Post by Jian Yang on Sept 21, 2015 1:22:32 GMT
1. Making a GRM
This process involves genotype data in PLNK format, a SNP genotype matrix, a GRM, and a n x n matrix of the number of SNPs used for GRM calculation.
Size of the n x m genotype matrix in PLINK binary format (2 bits per genotype) = m * n / 4
Size of GRM in double precision float = n * n * 8 bytes
n x n matrix for the number of SNPs used to calculate GRM in single precision = n * n * 4 bytes
Size of SNP genotype matrix in single precision float = m * n * 4 bytes, where m is the number of SNPs
Total memory usage ~= m * n / 4 + m * n * 4 + n * n * 8 + n * n * 4 = (4.25 * m + 12 * n) * n bytes
This is usually very large for 1000G imputed data in particular. I would recommend running the the analysis per chromosome and then merging the GRMs.
2. REML analysis
The REML process is a bit complicated. It involves a number of n x n matrices, e.g. GRM, variancecovariance V matrix, the projection P matrix and temporary matrices for V inverse calculation.

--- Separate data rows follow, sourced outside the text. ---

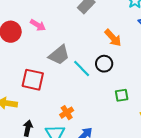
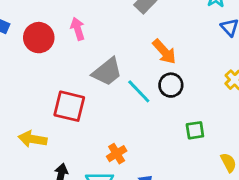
pink arrow: (38, 25) -> (78, 29), turned -140
orange arrow: (113, 38) -> (164, 52), moved

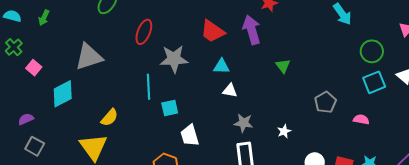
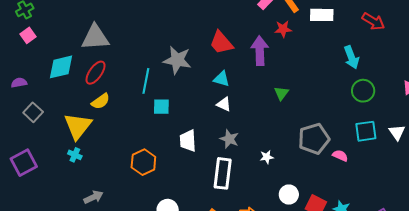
red ellipse: (144, 32) -> (96, 73), moved
green circle: (372, 51) -> (363, 91), moved
pink square: (34, 68) -> (28, 35), moved
gray pentagon: (325, 102) -> (314, 139), size x1.4
pink semicircle: (361, 119) -> (340, 156), moved
white trapezoid: (190, 135) -> (188, 141), moved
gray square: (35, 146) -> (33, 112), moved

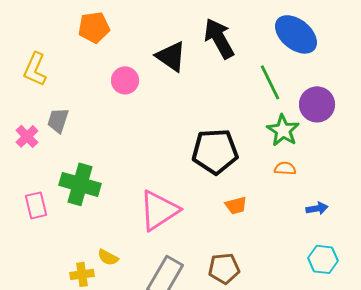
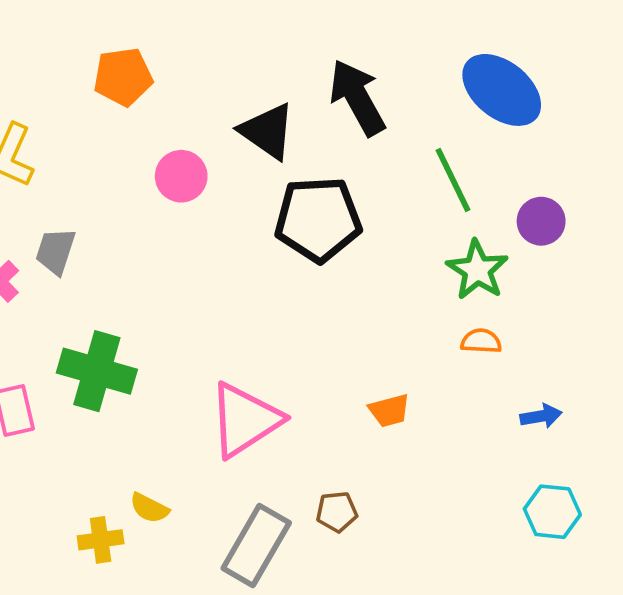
purple circle: (317, 104) -> (541, 221), size x0.7
black pentagon: (215, 151) -> (318, 219), moved
brown pentagon: (224, 268) -> (337, 512), moved, size x0.7

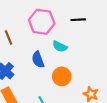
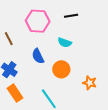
cyan semicircle: (60, 46) -> (65, 42), moved

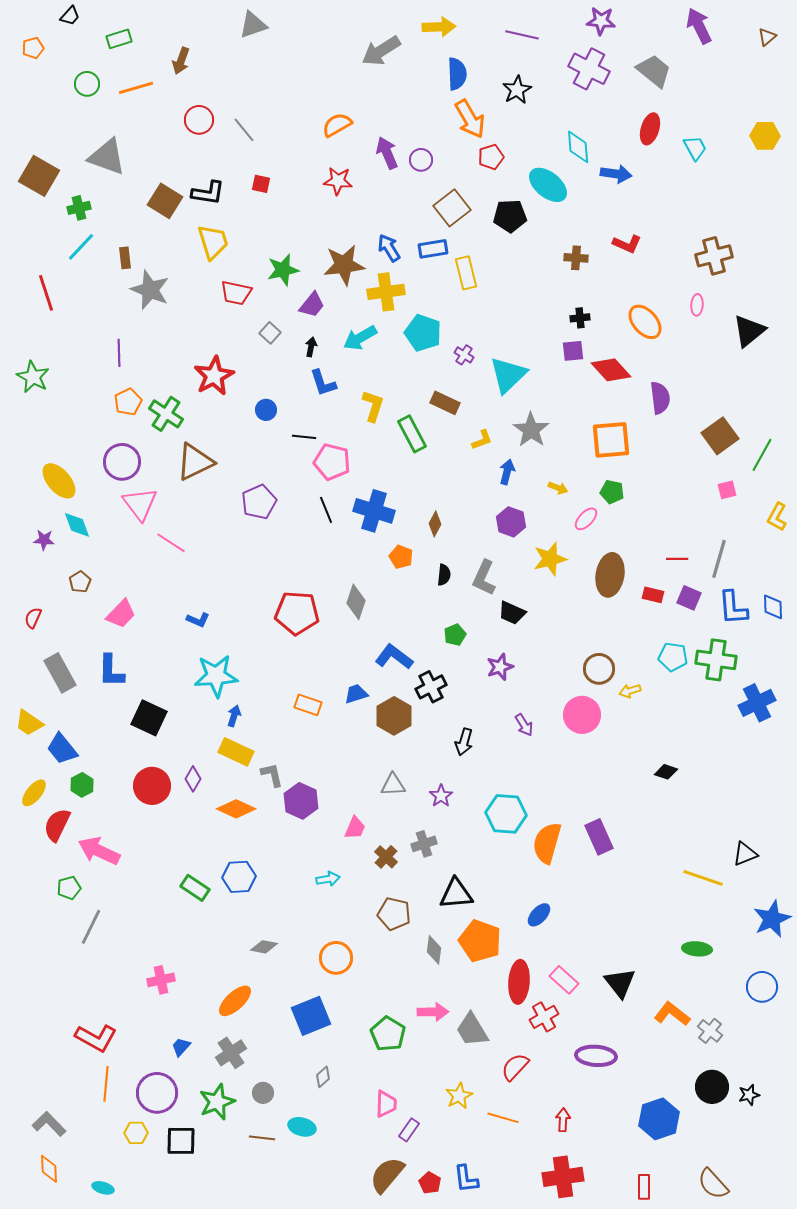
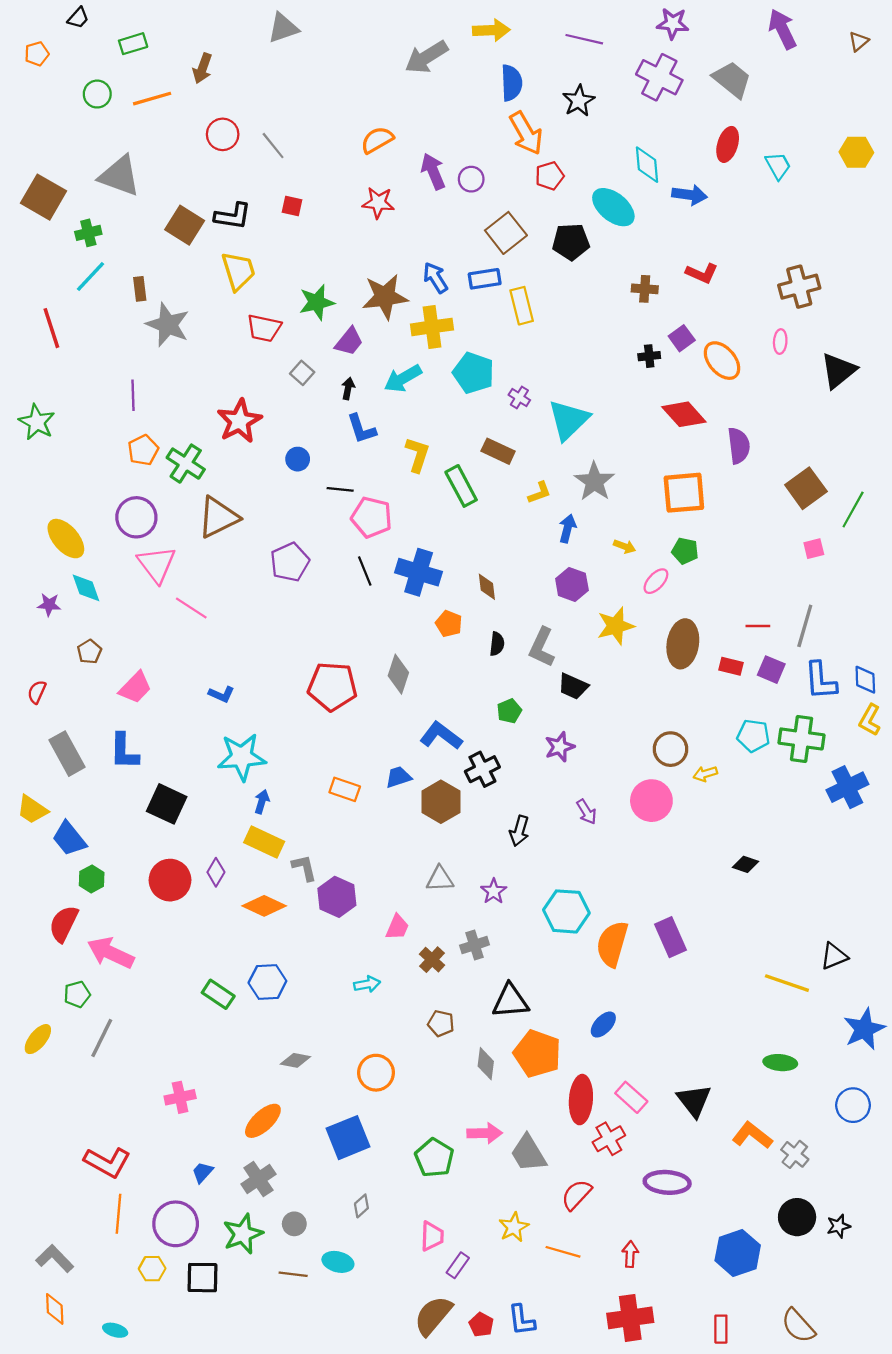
purple square: (573, 351) -> (682, 338), moved, turned -30
yellow L-shape: (777, 517) -> (870, 720), moved
brown diamond: (435, 524) -> (487, 587), turned -35
yellow ellipse: (34, 793) -> (38, 1039), moved
brown pentagon: (394, 914) -> (441, 1023), size x0.7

Total memory usage ~= (t + 4) * n * n * 8 bytes, where t is the number of genetic components (i.e. the number of GRMs) fitted in the model.
Note that these calculations haven't taken into account vectors and the other matrices of smaller size. Therefore, to submit a job to a computer cluster I would request 20% more memory than the predicted amount.